Skip all pictures. Write out the data below from its first line through the line that contains "Kursplattform".
#### Task input
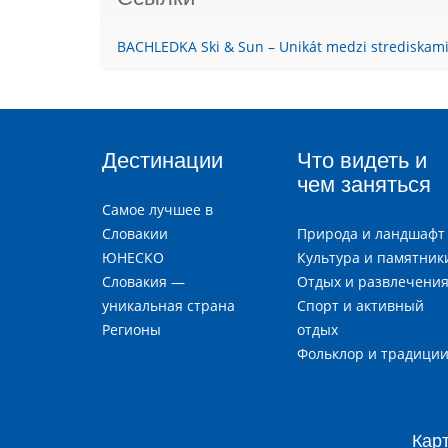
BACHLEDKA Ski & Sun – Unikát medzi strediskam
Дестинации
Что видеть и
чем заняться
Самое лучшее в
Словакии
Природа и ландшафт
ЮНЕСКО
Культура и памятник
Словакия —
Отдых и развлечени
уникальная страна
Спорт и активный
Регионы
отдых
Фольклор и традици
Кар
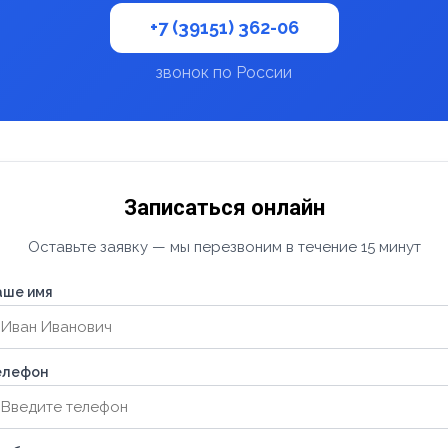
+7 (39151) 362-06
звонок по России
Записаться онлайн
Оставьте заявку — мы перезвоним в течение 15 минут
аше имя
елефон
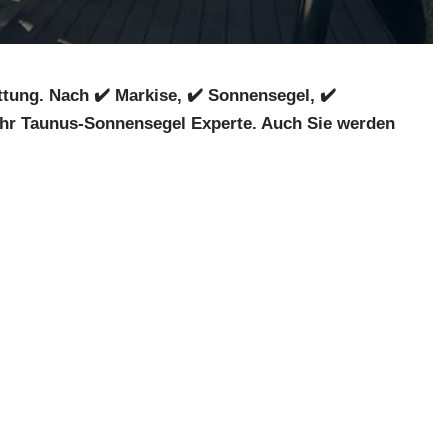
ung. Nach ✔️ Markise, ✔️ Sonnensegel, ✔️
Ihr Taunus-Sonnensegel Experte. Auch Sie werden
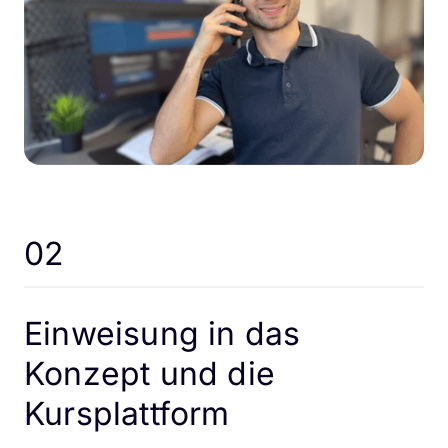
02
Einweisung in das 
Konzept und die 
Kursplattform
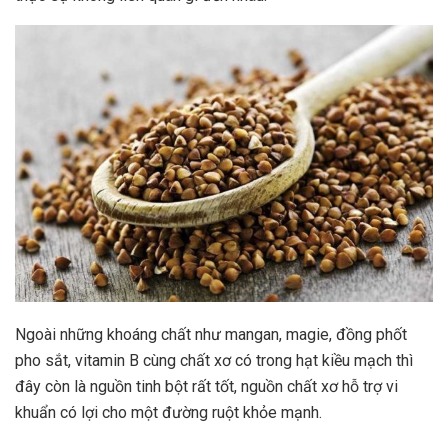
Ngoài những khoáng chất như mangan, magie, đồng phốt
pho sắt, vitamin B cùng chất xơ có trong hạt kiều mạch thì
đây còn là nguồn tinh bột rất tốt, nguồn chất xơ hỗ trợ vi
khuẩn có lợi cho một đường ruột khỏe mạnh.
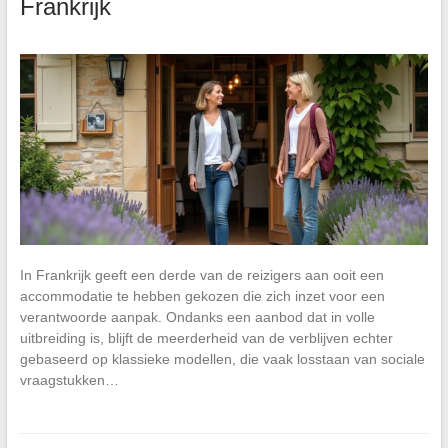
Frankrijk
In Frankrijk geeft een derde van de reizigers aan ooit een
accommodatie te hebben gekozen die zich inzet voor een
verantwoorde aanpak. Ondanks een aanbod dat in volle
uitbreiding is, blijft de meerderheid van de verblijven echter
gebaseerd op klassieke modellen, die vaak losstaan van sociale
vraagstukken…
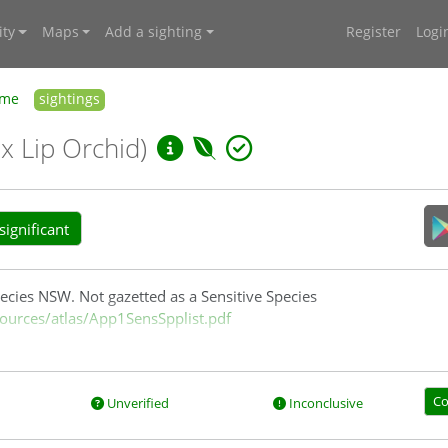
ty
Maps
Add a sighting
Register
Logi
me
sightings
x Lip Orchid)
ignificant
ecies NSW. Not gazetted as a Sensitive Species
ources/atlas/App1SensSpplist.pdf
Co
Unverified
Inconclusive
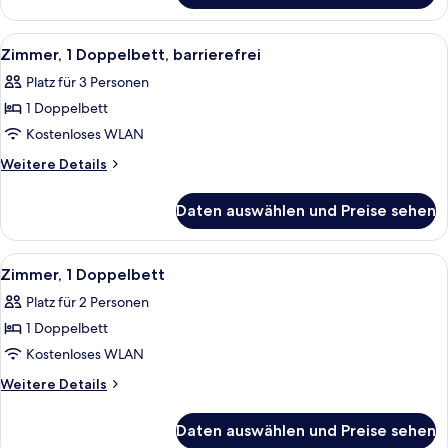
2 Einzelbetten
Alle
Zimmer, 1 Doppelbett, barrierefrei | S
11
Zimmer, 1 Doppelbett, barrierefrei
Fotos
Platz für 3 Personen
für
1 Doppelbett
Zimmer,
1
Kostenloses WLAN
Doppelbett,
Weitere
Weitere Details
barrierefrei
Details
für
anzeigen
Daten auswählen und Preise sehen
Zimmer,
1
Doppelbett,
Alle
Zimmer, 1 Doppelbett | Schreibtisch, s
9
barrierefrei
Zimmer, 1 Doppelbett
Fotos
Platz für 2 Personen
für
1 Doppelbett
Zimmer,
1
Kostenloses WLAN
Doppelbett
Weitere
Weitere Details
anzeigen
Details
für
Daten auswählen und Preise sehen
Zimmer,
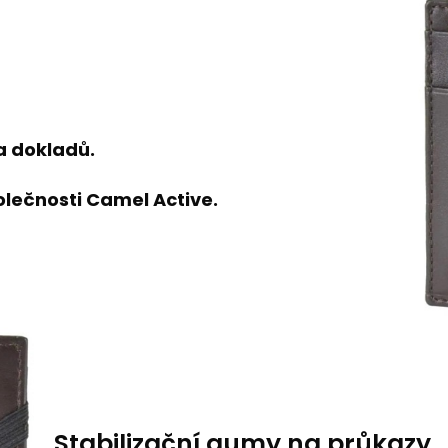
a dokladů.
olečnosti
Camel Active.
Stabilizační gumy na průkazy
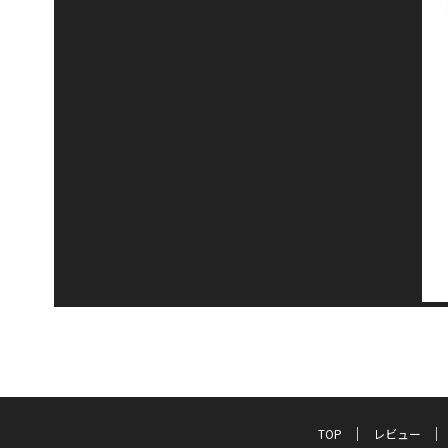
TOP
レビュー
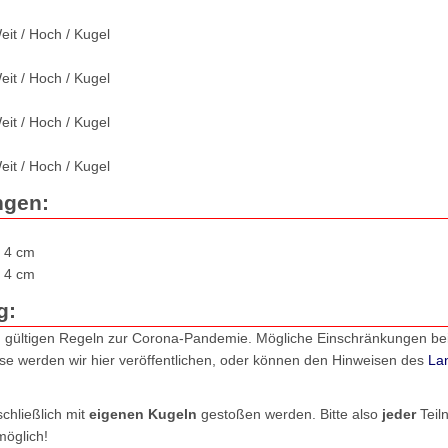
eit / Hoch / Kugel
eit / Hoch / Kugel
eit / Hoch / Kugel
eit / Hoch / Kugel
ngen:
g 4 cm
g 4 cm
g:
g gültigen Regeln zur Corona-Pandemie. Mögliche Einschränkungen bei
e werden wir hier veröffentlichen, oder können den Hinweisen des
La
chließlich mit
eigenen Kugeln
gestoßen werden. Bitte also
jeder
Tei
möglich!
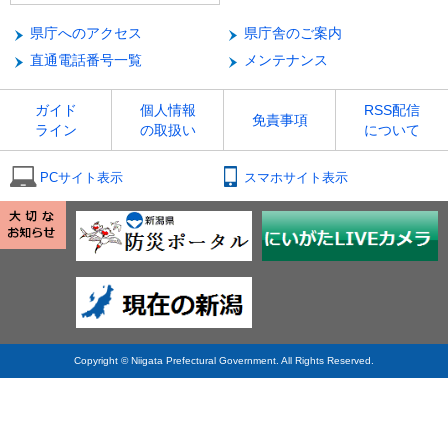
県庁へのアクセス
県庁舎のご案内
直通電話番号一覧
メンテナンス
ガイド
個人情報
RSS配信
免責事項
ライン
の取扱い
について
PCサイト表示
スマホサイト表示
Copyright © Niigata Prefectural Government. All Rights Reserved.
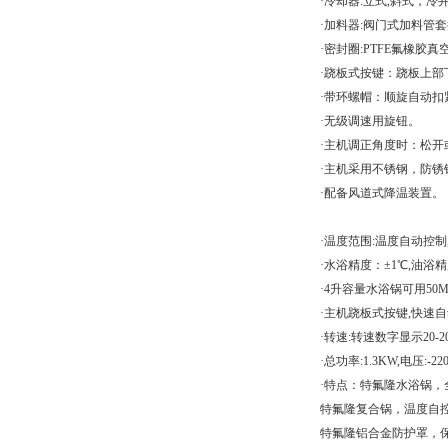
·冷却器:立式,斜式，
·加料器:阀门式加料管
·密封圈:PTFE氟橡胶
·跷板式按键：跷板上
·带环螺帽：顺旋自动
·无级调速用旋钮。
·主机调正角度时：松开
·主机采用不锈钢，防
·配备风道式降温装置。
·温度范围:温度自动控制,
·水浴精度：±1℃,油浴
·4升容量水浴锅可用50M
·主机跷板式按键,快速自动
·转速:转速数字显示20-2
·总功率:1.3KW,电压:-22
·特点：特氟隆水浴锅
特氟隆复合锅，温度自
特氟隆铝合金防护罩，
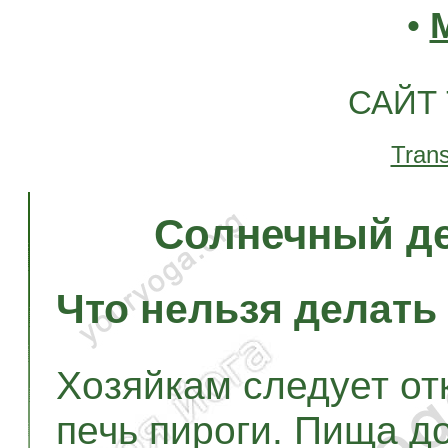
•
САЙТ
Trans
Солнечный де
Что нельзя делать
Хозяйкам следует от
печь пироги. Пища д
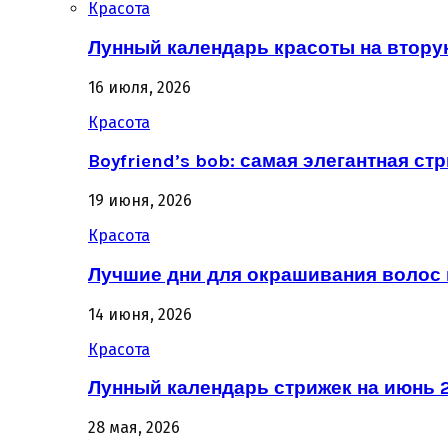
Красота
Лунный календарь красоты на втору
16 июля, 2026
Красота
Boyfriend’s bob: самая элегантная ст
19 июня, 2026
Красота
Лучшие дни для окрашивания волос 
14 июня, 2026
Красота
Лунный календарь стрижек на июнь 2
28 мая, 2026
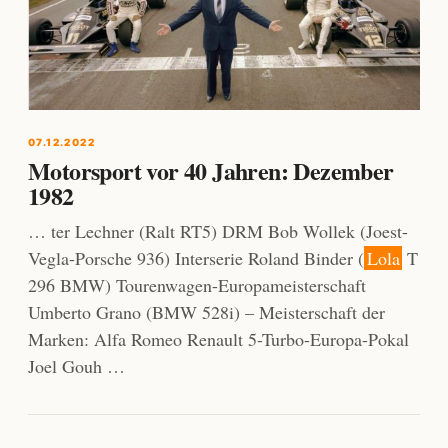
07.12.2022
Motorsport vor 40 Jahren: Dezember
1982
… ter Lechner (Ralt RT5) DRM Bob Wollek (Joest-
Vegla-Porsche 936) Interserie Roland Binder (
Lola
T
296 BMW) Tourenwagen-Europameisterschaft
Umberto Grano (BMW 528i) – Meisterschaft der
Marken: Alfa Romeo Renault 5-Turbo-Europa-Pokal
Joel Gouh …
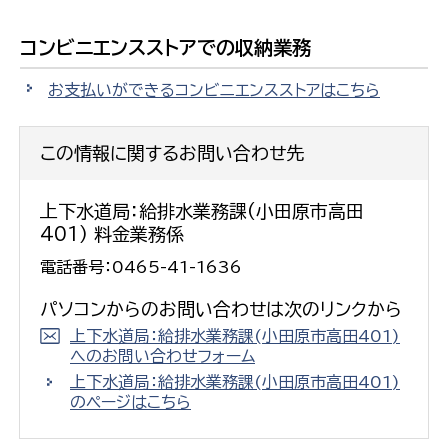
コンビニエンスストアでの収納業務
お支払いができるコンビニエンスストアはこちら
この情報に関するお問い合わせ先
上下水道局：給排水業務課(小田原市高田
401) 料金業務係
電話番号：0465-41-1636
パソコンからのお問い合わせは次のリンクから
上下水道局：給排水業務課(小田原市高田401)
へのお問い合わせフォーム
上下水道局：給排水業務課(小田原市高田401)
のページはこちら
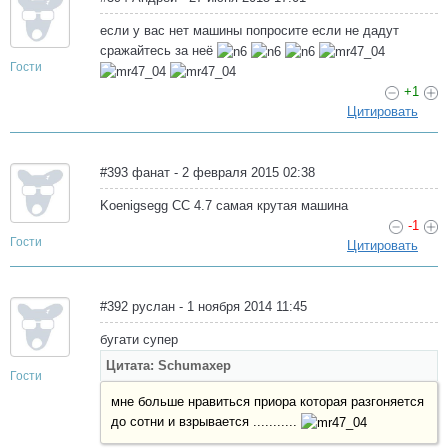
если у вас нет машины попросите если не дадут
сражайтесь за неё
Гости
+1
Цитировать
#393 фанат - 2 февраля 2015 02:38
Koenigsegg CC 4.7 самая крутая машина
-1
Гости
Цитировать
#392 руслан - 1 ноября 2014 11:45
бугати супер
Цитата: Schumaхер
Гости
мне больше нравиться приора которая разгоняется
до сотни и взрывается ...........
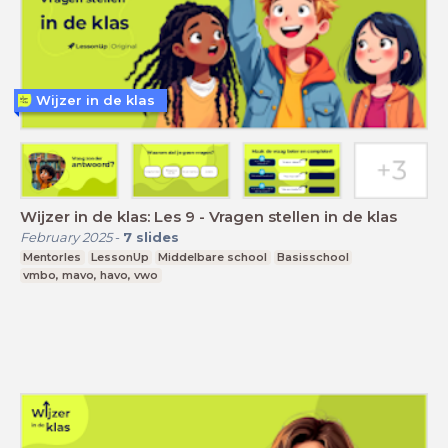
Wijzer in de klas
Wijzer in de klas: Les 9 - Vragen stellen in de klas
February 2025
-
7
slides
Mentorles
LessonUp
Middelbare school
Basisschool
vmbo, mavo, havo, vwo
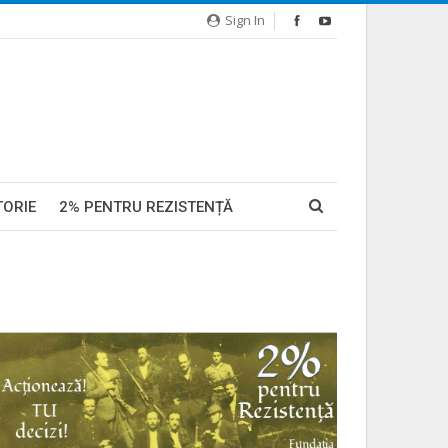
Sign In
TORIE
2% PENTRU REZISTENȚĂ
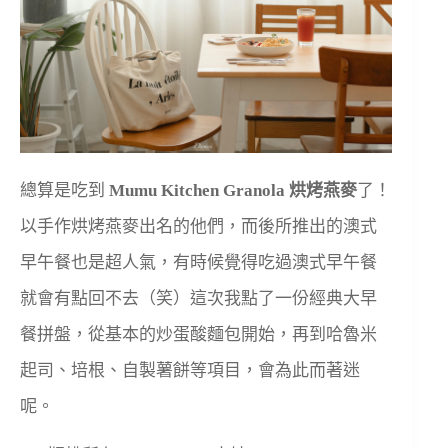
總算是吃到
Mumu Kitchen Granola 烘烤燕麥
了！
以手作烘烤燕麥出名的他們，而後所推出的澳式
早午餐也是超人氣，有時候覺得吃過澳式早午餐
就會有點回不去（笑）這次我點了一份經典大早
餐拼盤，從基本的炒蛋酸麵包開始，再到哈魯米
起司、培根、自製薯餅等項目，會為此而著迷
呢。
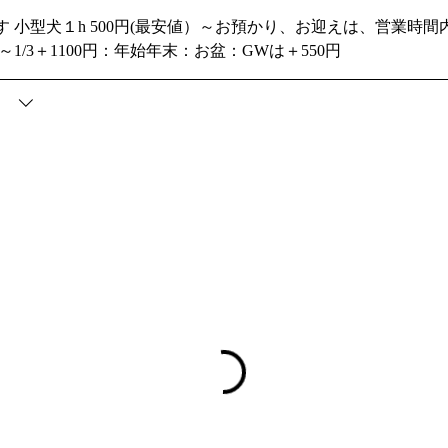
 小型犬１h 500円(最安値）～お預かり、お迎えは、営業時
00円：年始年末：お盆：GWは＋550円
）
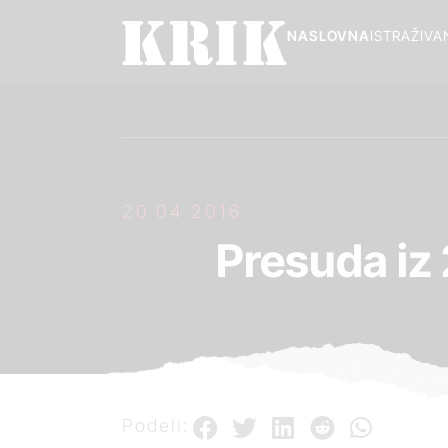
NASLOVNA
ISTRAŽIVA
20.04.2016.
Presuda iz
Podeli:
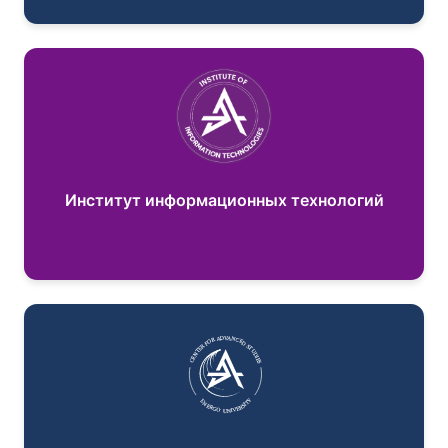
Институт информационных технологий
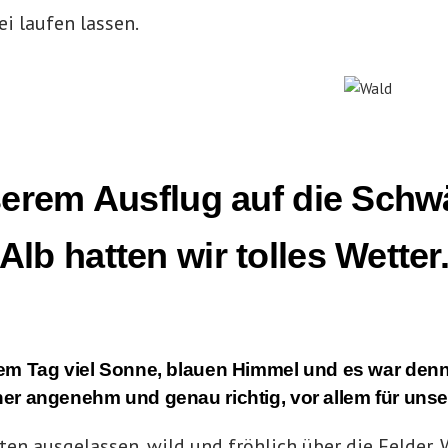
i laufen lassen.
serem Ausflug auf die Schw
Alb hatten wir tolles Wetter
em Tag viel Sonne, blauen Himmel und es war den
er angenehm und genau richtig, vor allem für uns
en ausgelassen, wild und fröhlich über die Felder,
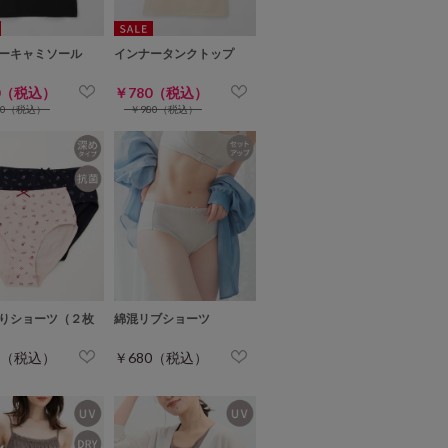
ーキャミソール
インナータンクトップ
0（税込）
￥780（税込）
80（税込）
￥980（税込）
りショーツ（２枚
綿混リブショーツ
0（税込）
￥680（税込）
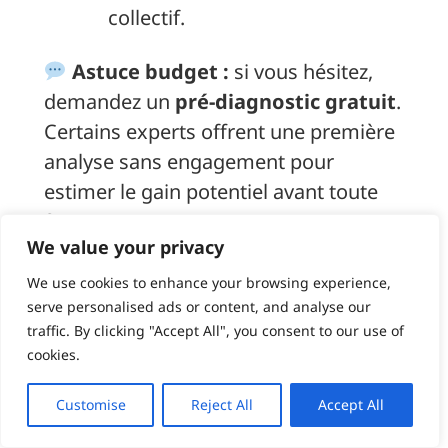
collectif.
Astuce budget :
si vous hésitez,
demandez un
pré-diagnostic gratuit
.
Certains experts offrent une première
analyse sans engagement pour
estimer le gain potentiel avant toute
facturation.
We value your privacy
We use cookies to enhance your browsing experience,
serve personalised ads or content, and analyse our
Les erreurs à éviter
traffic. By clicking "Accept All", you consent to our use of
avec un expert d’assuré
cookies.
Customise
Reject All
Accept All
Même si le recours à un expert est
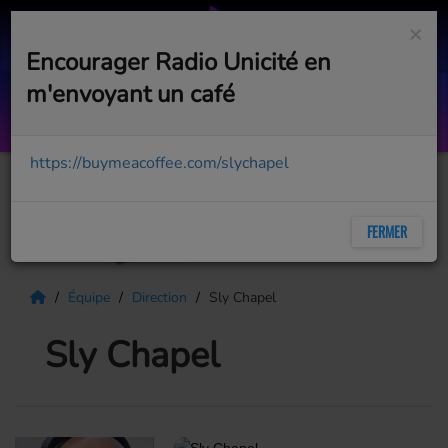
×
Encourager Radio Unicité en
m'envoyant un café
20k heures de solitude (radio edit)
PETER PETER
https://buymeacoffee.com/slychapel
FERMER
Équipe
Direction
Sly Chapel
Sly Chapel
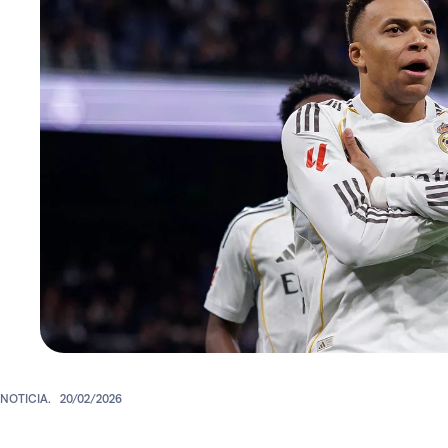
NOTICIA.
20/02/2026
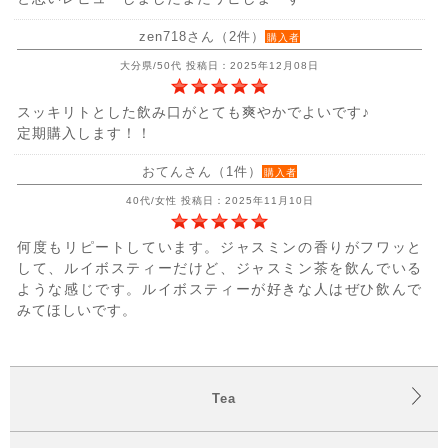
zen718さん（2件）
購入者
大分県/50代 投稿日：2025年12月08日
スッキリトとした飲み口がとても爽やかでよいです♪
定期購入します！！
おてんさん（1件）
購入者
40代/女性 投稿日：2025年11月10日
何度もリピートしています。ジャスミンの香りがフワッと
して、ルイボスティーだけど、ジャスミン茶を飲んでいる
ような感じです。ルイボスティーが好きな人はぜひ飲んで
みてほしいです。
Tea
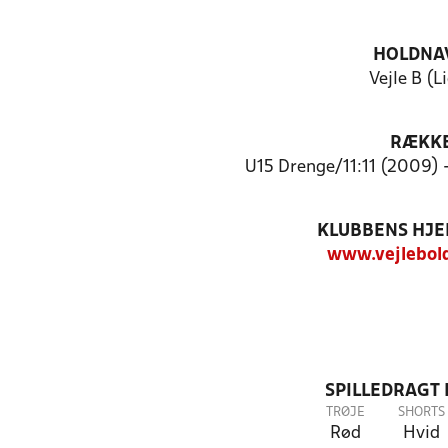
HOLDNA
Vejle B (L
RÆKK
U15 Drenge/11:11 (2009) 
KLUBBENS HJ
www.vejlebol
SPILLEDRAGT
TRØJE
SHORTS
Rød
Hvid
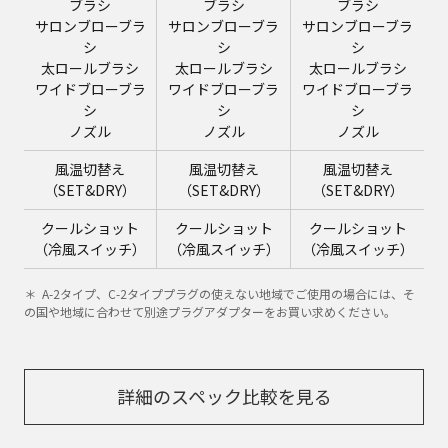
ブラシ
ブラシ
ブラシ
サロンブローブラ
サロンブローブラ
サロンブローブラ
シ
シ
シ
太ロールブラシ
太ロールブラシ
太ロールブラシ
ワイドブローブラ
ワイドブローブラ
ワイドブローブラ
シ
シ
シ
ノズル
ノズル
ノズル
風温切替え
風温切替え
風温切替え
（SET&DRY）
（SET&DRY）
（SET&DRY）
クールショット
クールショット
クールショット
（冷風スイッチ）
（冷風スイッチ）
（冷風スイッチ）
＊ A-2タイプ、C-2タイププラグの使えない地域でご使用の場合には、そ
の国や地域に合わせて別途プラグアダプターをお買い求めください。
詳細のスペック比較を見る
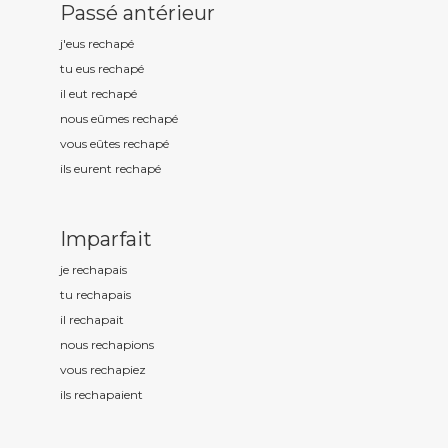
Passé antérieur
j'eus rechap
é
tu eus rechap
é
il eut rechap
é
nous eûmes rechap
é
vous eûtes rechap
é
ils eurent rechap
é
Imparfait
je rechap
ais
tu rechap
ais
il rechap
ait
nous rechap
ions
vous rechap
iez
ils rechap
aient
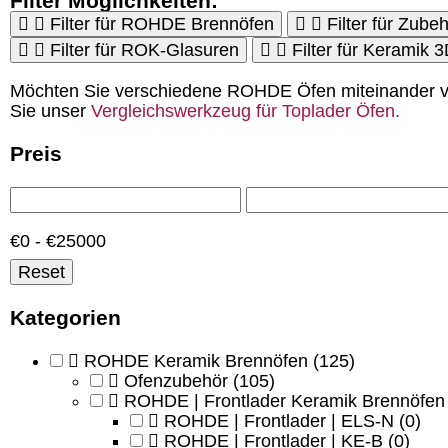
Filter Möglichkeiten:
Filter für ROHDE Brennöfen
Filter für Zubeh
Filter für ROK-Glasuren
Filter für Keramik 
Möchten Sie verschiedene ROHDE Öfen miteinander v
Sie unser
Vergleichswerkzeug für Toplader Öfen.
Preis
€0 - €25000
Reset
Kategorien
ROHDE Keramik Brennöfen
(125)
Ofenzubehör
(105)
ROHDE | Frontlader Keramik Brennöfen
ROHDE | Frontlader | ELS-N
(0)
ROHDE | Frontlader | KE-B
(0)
########
• _Result of the task_:
BACHLEDKA Ski & Sun – Unikát medzi strediskam
Дестинации
Что видеть и
чем заняться
Самое лучшее в
Словакии
Природа и ландшафт
ЮНЕСКО
Культура и памятник
Словакия —
Отдых и развлечени
уникальная страна
Спорт и активный
Регионы
отдых
Фольклор и традици
Кар
+7 (39151) 362-06
звонок по России
Записаться онлайн
Оставьте заявку — мы перезвоним в течение 15 минут
аше имя
елефон
ung. Nach ✔️ Markise, ✔️ Sonnensegel, ✔️
Ihr Taunus-Sonnensegel Experte. Auch Sie werden
02
Einweisung in das 
Konzept und die 
Kursplattform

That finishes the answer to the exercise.